Dirichlet Process in Mixture Model
We use the Dirichlet process to generate the weights in the mixture model to determine the optimal number of components automatically.
Dirichlet Process
We usually do not know the number of components in the mixture model before inference. We can find the optimal number of components that maximizes the information criterion like WAIC. And this requires the evaluation of multiple models with different numbers of components.
Using the Dirichlet process to define the priors for component weights, there is no need to specify the number of components in the model. The posterior distribution of the MCMC sampling will find the components with dominant weights.
The weights of the components, $\pi_n$, in the mixture model are generated using the stick-breaking process
\[\pi_n = \beta_n \Pi_{k=1}^{n-1}(1-\beta_k),\]where $\beta_n \sim \rm{Beta}(1, \alpha)$.

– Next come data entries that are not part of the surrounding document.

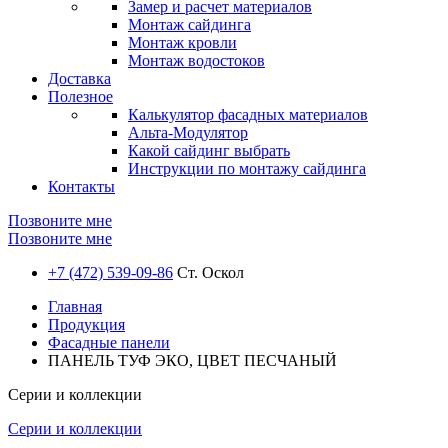
Замер и расчет материалов
Монтаж сайдинга
Монтаж кровли
Монтаж водостоков
Доставка
Полезное
Калькулятор фасадных материалов
Альта-Модулятор
Какой сайдинг выбрать
Инструкции по монтажу сайдинга
Контакты
Позвоните мне
Позвоните мне
+7 (472) 539-09-86
Ст. Оскол
Главная
Продукция
Фасадные панели
ПАНЕЛЬ ТУФ ЭКО, ЦВЕТ ПЕСЧАНЫЙ
Серии и коллекции
Серии и коллекции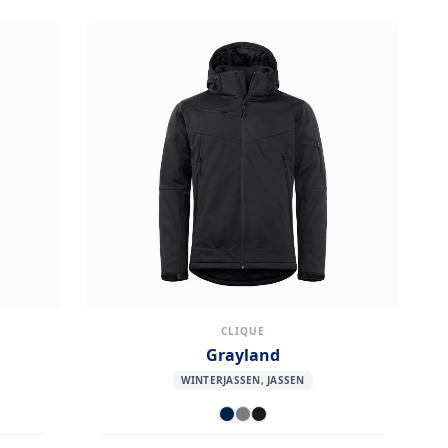
CLIQUE
Grayland
WINTERJASSEN, JASSEN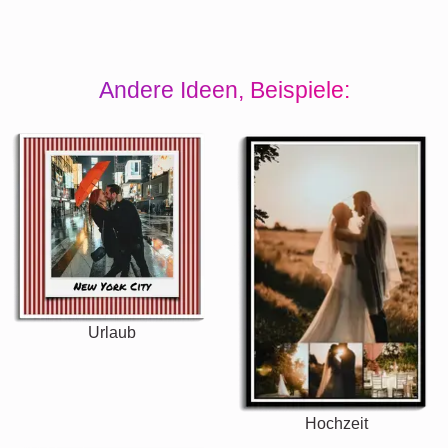
Andere Ideen, Beispiele:
Urlaub
Hochzeit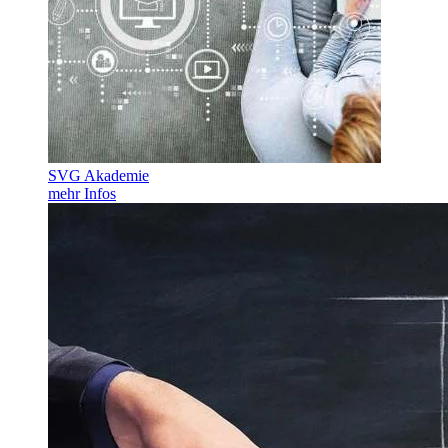
SVG Akademie
mehr Infos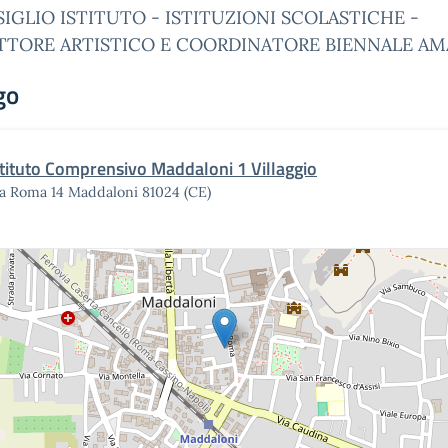
IGLIO ISTITUTO - ISTITUZIONI SCOLASTICHE -
TTORE ARTISTICO E COORDINATORE BIENNALE AM
go
stituto Comprensivo Maddaloni 1 Villaggio
ia Roma 14 Maddaloni 81024 (CE)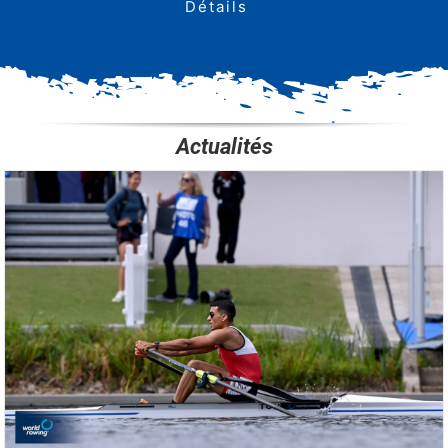
Détails
Actualités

$\alpha$ is the parameter that controls the distribution of $\pi_n$. As shown in Figure 1, when $\alpha$ is small, the weight distribution is very skewed: with a few close to 1 and the rest near 0. As $\alpha$ increases the weight distribution becomes more uniform.
Mixture Model
The generative model of the data $x$ is a combination of $K$ Student’s t distributions:
\[x \sim \sum_{i=1}^K \pi_i f(x\mid\mu_i, \sigma_i, \nu_i),\]where the weights $\sum_{i=1}^K\pi_i=1$, and
\[f(x\mid \mu, \sigma, \nu)=\frac{\Gamma\left(\frac{\nu+1}{2}\right)}{\Gamma\left(\frac{\nu}{2}\right)}\frac{1}{\sqrt{\pi\nu}\sigma}\left[1+\frac{1}{\nu}\left(\frac{x-\mu}{\sigma}\right)^2\right]^{-\frac{\nu+1}{2}}. \label{eqn:student}\]In the model inference, the weights $\pi_i$ are generated with the Dirichlet process using the stick-breaking scheme.
An Example
In a previous post, we used a Student’s t mixture model to separate the groups in the 2D data, as shown in Figure 2. We compared the models with one, two, and three components in that analysis and selected the best model using WAIC. In this note, we use the Dirichlet process to determine the optimal number of components automatically.
Data Transformation
The two-dimensional problem is transformed into a one-dimensional one by calculating the residual of a spline fit of $y$ on $x$. A mixture model of Student’s t distributions is applied to the residual to determine the number of components and separate the components.
PyMC3 Model
The mixture model and its inference are implemented using the PyMC3 package. The code and the model diagram are displayed below. In the MCMC sampling, four chains with 1000 samples are generated. 30 components ($K=30$) are used.
import pymc3 as pm
import theano.tensor as tt
# stick breaking
def stick_breaking(beta):
return beta * tt.concatenate([[1], tt.cumprod(1 - beta)[:-1]])
K=30
with pm.Model() as model:
# priors for weights, generated from Dirichlet process
α = pm.Exponential('α',0.5)
β = pm.Beta('β', 1, α, shape = K)
w = pm.Deterministic('w', stick_breaking(β))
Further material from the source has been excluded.